== Task to complete ==
Although the entries contain pictures, only their words should be duplicated exactly.

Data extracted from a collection
+ + + + +
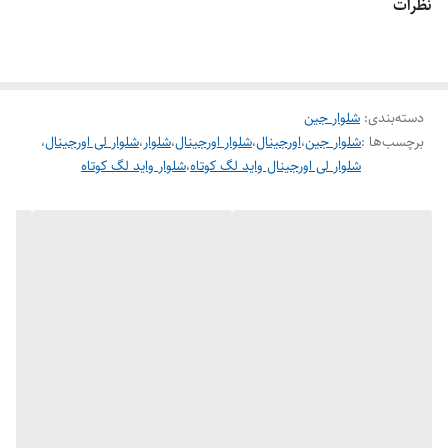
نظرات
دسته‌بندی
:
شلوار جین
برچسب‌ها :
شلوار جین
،
اورجینال
،
شلوار اورجینال
،
شلوار
،
شلوار لی اورجینال
،
شلوار لی اورجینال واید لگ کوتاه
،
شلوار واید لگ کوتاه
+ + + + +
== Solution to this exercise ==
نظرات
دسته‌بندی
:
شلوار جین
برچسب‌ها :
شلوار جین
،
اورجینال
،
شلوار اورجینال
،
شلوار
،
شلوار لی اورجینال
،
شلوار لی اورجینال واید لگ کوتاه
،
شلوار واید لگ کوتاه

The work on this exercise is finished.